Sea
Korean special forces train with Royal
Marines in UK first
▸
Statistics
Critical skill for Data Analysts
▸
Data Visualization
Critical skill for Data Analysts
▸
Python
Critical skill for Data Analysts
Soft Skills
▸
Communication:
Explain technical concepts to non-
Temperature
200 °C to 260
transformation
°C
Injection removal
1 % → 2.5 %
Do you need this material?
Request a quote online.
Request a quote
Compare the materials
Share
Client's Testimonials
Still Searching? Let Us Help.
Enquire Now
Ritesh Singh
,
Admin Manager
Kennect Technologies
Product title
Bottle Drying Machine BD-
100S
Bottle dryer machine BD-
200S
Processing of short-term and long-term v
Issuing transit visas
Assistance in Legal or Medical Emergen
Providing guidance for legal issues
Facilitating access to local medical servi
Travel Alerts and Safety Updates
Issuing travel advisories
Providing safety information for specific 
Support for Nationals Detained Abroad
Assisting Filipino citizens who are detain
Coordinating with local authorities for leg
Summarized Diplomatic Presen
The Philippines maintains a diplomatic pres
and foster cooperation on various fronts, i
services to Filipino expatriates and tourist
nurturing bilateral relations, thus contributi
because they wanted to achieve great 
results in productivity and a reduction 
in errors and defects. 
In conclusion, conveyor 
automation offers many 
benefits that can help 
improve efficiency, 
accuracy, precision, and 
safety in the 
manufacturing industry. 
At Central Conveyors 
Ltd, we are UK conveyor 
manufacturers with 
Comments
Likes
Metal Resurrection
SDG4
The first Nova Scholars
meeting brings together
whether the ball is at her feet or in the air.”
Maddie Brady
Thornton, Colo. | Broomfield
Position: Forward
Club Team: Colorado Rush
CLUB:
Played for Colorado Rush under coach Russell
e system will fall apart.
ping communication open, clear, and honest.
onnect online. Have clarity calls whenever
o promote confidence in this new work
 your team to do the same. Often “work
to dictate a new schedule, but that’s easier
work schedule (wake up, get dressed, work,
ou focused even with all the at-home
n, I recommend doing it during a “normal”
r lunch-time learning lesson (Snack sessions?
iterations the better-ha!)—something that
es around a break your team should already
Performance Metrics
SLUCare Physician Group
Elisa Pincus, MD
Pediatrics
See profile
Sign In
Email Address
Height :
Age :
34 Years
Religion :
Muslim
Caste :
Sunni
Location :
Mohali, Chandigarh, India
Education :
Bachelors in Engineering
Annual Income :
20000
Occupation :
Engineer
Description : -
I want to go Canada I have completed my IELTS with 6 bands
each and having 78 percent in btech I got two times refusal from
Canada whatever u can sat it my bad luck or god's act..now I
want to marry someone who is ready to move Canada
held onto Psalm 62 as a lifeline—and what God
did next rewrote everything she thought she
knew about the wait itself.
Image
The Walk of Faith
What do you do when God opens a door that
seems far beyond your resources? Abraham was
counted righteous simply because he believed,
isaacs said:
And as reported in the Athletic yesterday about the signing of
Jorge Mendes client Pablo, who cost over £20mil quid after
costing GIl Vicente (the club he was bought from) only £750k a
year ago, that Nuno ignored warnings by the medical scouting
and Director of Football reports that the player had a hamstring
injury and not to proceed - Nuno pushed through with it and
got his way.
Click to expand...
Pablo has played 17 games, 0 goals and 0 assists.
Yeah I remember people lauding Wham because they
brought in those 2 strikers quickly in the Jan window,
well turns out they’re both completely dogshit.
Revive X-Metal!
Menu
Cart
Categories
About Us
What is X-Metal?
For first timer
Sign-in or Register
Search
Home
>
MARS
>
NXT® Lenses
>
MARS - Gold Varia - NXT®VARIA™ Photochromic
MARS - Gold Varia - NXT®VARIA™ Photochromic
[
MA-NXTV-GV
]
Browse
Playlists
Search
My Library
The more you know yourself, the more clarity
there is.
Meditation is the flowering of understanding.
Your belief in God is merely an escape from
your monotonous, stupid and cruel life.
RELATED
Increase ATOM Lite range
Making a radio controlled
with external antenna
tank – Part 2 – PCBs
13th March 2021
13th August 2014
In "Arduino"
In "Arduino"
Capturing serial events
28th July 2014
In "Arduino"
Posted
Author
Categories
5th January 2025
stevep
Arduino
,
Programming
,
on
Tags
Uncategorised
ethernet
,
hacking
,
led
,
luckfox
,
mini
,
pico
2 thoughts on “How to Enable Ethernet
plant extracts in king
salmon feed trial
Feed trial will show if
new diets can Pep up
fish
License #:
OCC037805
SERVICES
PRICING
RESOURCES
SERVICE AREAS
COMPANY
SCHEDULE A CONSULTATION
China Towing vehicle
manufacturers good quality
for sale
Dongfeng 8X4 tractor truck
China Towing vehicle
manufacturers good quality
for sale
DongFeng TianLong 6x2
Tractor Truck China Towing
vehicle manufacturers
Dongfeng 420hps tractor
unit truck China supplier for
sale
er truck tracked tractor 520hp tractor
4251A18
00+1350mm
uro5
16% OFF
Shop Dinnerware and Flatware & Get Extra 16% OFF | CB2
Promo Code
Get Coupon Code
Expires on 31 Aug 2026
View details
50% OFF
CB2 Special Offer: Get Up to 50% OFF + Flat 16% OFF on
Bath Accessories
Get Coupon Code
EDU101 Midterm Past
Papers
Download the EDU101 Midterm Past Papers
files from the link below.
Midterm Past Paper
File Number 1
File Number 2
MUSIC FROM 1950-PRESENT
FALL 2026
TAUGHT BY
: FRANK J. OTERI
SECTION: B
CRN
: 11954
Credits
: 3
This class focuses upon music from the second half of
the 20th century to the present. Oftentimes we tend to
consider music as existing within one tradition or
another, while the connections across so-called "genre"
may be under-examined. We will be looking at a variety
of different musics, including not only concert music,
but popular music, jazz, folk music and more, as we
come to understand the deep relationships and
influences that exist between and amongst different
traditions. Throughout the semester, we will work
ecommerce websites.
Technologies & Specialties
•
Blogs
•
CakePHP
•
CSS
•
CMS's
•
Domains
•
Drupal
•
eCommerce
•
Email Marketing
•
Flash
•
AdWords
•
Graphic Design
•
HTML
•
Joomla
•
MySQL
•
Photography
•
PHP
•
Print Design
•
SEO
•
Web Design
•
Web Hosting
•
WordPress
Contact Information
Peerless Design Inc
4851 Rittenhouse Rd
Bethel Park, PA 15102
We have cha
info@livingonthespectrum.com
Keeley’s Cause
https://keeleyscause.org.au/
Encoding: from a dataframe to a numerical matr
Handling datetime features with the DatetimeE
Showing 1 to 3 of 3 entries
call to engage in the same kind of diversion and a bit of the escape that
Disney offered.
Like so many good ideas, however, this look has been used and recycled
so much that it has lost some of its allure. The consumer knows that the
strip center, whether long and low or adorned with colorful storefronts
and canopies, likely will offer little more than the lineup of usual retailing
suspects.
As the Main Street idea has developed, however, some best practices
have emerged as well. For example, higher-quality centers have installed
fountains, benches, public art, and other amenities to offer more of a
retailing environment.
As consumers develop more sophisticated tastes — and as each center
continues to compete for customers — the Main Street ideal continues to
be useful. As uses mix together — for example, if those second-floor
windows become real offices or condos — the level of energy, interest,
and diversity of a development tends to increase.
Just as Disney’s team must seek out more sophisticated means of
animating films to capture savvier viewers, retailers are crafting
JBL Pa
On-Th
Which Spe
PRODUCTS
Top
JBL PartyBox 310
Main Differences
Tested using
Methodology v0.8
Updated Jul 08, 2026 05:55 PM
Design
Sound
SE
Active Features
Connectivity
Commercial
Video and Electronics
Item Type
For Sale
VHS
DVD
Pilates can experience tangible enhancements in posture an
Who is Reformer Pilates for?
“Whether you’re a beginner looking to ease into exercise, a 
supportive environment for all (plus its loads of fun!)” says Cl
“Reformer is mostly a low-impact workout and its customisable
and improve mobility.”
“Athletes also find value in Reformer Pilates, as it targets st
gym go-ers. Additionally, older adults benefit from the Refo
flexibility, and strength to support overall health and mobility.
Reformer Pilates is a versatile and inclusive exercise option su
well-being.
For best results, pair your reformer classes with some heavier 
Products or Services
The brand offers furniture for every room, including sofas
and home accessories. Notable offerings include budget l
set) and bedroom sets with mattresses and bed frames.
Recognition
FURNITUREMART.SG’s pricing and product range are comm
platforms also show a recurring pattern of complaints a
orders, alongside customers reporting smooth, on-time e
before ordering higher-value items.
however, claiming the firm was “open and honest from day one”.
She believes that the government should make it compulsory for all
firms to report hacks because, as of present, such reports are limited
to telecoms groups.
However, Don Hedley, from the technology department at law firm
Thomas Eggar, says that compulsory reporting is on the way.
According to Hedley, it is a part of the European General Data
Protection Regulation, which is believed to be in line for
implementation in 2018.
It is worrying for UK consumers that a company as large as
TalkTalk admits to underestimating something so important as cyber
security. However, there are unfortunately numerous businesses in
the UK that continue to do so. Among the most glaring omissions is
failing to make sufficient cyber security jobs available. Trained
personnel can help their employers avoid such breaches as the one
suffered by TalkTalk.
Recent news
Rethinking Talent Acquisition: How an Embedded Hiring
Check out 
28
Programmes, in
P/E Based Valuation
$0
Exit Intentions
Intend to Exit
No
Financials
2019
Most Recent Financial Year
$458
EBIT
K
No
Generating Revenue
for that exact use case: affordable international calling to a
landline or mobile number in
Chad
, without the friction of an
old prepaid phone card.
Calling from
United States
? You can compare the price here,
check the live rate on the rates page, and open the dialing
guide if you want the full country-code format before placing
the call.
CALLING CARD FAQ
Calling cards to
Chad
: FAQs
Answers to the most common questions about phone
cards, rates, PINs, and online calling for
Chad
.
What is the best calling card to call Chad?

_____

## What you should do
Only the lines above from the one with "Data Visualization" up to and including the one with "to dictate a new schedule, but that’s easier" should be repeated, exactly as written.

## Task result
Data Visualization
Critical skill for Data Analysts
▸
Python
Critical skill for Data Analysts
Soft Skills
▸
Communication:
Explain technical concepts to non-
Temperature
200 °C to 260
transformation
°C
Injection removal
1 % → 2.5 %
Do you need this material?
Request a quote online.
Request a quote
Compare the materials
Share
Client's Testimonials
Still Searching? Let Us Help.
Enquire Now
Ritesh Singh
,
Admin Manager
Kennect Technologies
Product title
Bottle Drying Machine BD-
100S
Bottle dryer machine BD-
200S
Processing of short-term and long-term v
Issuing transit visas
Assistance in Legal or Medical Emergen
Providing guidance for legal issues
Facilitating access to local medical servi
Travel Alerts and Safety Updates
Issuing travel advisories
Providing safety information for specific 
Support for Nationals Detained Abroad
Assisting Filipino citizens who are detain
Coordinating with local authorities for leg
Summarized Diplomatic Presen
The Philippines maintains a diplomatic pres
and foster cooperation on various fronts, i
services to Filipino expatriates and tourist
nurturing bilateral relations, thus contributi
because they wanted to achieve great 
results in productivity and a reduction 
in errors and defects. 
In conclusion, conveyor 
automation offers many 
benefits that can help 
improve efficiency, 
accuracy, precision, and 
safety in the 
manufacturing industry. 
At Central Conveyors 
Ltd, we are UK conveyor 
manufacturers with 
Comments
Likes
Metal Resurrection
SDG4
The first Nova Scholars
meeting brings together
whether the ball is at her feet or in the air.”
Maddie Brady
Thornton, Colo. | Broomfield
Position: Forward
Club Team: Colorado Rush
CLUB:
Played for Colorado Rush under coach Russell
e system will fall apart.
ping communication open, clear, and honest.
onnect online. Have clarity calls whenever
o promote confidence in this new work
 your team to do the same. Often “work
to dictate a new schedule, but that’s easier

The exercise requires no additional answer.